*** Opening Exercise data ***

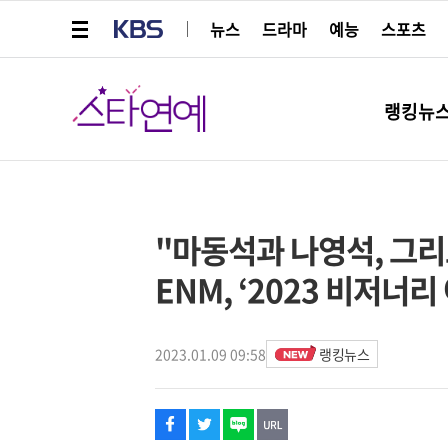
메뉴 열기
KBS
뉴스
드라마
예능
스포츠
스타연예
랭킹뉴
페이스북
트위터
네이버
URL복사
글씨 작게보기
글씨 크게보기
해시태그
"마동석과 나영석, 그리
ENM, ‘2023 비저너리
2023.01.09 09:58
랭킹뉴스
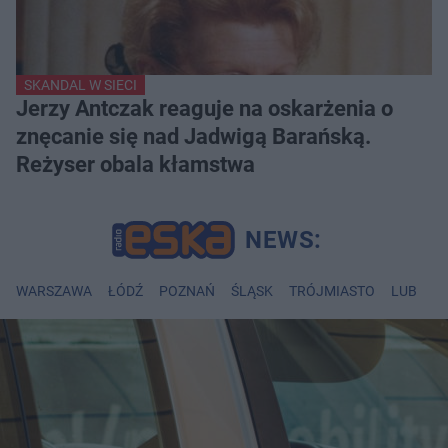
SKANDAL W SIECI
Jerzy Antczak reaguje na oskarżenia o
znęcanie się nad Jadwigą Barańską.
Reżyser obala kłamstwa
WARSZAWA
ŁÓDŹ
POZNAŃ
ŚLĄSK
TRÓJMIASTO
LUBLIN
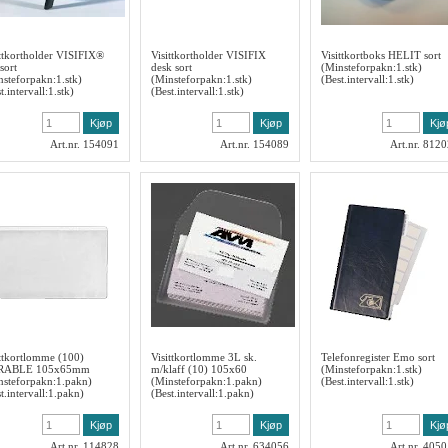
ittkortholder VISIFIX®
Visittkortholder VISIFIX
Visittkortboks HELIT sort
 sort
desk sort
(Minsteforpakn:1.stk)
nsteforpakn:1.stk)
(Minsteforpakn:1.stk)
(Best.intervall:1.stk)
t.intervall:1.stk)
(Best.intervall:1.stk)
Art.nr. 154091
Art.nr. 154089
Art.nr. 812
ittkortlomme (100)
Visittkortlomme 3L sk.
Telefonregister Emo sort
RABLE 105x65mm
m/klaff (10) 105x60
(Minsteforpakn:1.stk)
nsteforpakn:1.pakn)
(Minsteforpakn:1.pakn)
(Best.intervall:1.stk)
t.intervall:1.pakn)
(Best.intervall:1.pakn)
Art.nr. 114828
Art.nr. 634056
Art.nr. 405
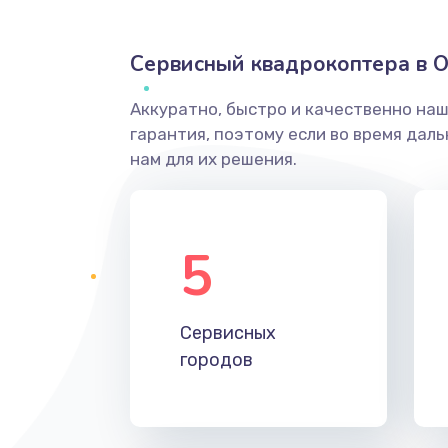
Сервисный квадрокоптера в 
Аккуратно, быстро и качественно на
гарантия, поэтому если во время дал
нам для их решения.
5
Сервисных
городов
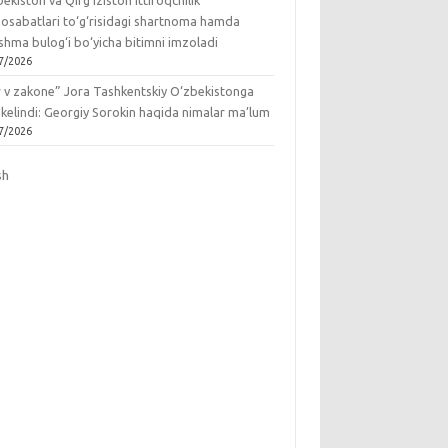
ekiston va Qirg‘iziston ittifoqchilik
osabatlari to‘g‘risidagi shartnoma hamda
hma bulog‘i bo‘yicha bitimni imzoladi
7/2026
r v zakone” Jora Tashkentskiy O‘zbekistonga
 kelindi: Georgiy Sorokin haqida nimalar ma’lum
7/2026
sh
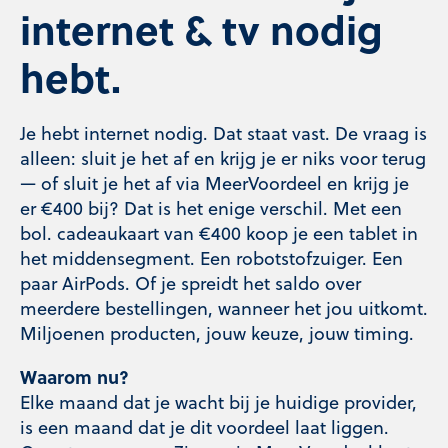
internet & tv nodig
hebt.
Je hebt internet nodig. Dat staat vast. De vraag is
alleen: sluit je het af en krijg je er niks voor terug
— of sluit je het af via MeerVoordeel en krijg je
er €400 bij? Dat is het enige verschil. Met een
bol. cadeaukaart van €400 koop je een tablet in
het middensegment. Een robotstofzuiger. Een
paar AirPods. Of je spreidt het saldo over
meerdere bestellingen, wanneer het jou uitkomt.
Miljoenen producten, jouw keuze, jouw timing.
Waarom nu?
Elke maand dat je wacht bij je huidige provider,
is een maand dat je dit voordeel laat liggen.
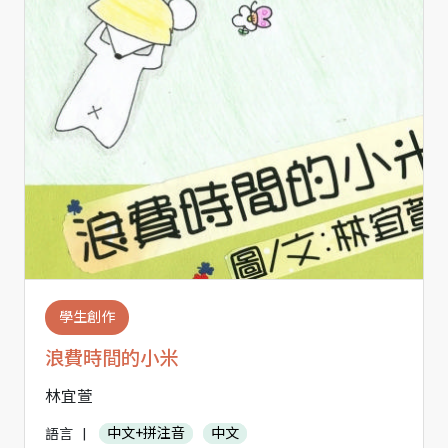
學生創作
浪費時間的小米
林宜萱
語言
|
中文+拼注音
中文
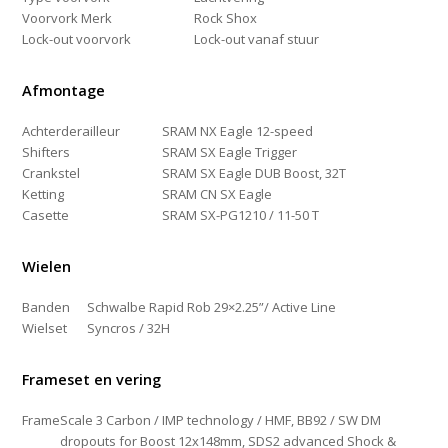
Voorvork Merk
Rock Shox
Lock-out voorvork
Lock-out vanaf stuur
Afmontage
Achterderailleur
SRAM NX Eagle 12-speed
Shifters
SRAM SX Eagle Trigger
Crankstel
SRAM SX Eagle DUB Boost, 32T
Ketting
SRAM CN SX Eagle
Casette
SRAM SX-PG1210 / 11-50 T
Wielen
Banden
Schwalbe Rapid Rob 29×2.25”/ Active Line
Wielset
Syncros / 32H
Frameset en vering
Frame
Scale 3 Carbon / IMP technology / HMF, BB92 / SW DM
dropouts for Boost 12x148mm, SDS2 advanced Shock &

*** Closing Exercise data ***

What to do: Please copy the records above word for word, leaving out every picture.

Answer to the problem:
메뉴 열기
KBS
뉴스
드라마
예능
스포츠
스타연예
랭킹뉴
페이스북
트위터
네이버
URL복사
글씨 작게보기
글씨 크게보기
해시태그
"마동석과 나영석, 그리
ENM, ‘2023 비저너리
2023.01.09 09:58
랭킹뉴스
SKANDAL W SIECI
Jerzy Antczak reaguje na oskarżenia o
znęcanie się nad Jadwigą Barańską.
Reżyser obala kłamstwa
WARSZAWA
ŁÓDŹ
POZNAŃ
ŚLĄSK
TRÓJMIASTO
LUBLIN
ittkortholder VISIFIX®
Visittkortholder VISIFIX
Visittkortboks HELIT sort
 sort
desk sort
(Minsteforpakn:1.stk)
nsteforpakn:1.stk)
(Minsteforpakn:1.stk)
(Best.intervall:1.stk)
t.intervall:1.stk)
(Best.intervall:1.stk)
Art.nr. 154091
Art.nr. 154089
Art.nr. 812
ittkortlomme (100)
Visittkortlomme 3L sk.
Telefonregister Emo sort
RABLE 105x65mm
m/klaff (10) 105x60
(Minsteforpakn:1.stk)
nsteforpakn:1.pakn)
(Minsteforpakn:1.pakn)
(Best.intervall:1.stk)
t.intervall:1.pakn)
(Best.intervall:1.pakn)
Art.nr. 114828
Art.nr. 634056
Art.nr. 405
Сервисный квадрокоптера в 
Аккуратно, быстро и качественно на
гарантия, поэтому если во время дал
нам для их решения.
5
Сервисных
городов
ekiston va Qirg‘iziston ittifoqchilik
osabatlari to‘g‘risidagi shartnoma hamda
hma bulog‘i bo‘yicha bitimni imzoladi
7/2026
r v zakone” Jora Tashkentskiy O‘zbekistonga
 kelindi: Georgiy Sorokin haqida nimalar ma’lum
7/2026
sh
internet & tv nodig
hebt.
Je hebt internet nodig. Dat staat vast. De vraag is
alleen: sluit je het af en krijg je er niks voor terug
— of sluit je het af via MeerVoordeel en krijg je
er €400 bij? Dat is het enige verschil. Met een
bol. cadeaukaart van €400 koop je een tablet in
het middensegment. Een robotstofzuiger. Een
paar AirPods. Of je spreidt het saldo over
meerdere bestellingen, wanneer het jou uitkomt.
Miljoenen producten, jouw keuze, jouw timing.
Waarom nu?
Elke maand dat je wacht bij je huidige provider,
is een maand dat je dit voordeel laat liggen.
學生創作
浪費時間的小米
林宜萱
語言
|
中文+拼注音
中文
Voorvork Merk
Rock Shox
Lock-out voorvork
Lock-out vanaf stuur
Afmontage
Achterderailleur
SRAM NX Eagle 12-speed
Shifters
SRAM SX Eagle Trigger
Crankstel
SRAM SX Eagle DUB Boost, 32T
Ketting
SRAM CN SX Eagle
Casette
SRAM SX-PG1210 / 11-50 T
Wielen
Banden
Schwalbe Rapid Rob 29×2.25”/ Active Line
Wielset
Syncros / 32H
Frameset en vering
Frame
Scale 3 Carbon / IMP technology / HMF, BB92 / SW DM
dropouts for Boost 12x148mm, SDS2 advanced Shock &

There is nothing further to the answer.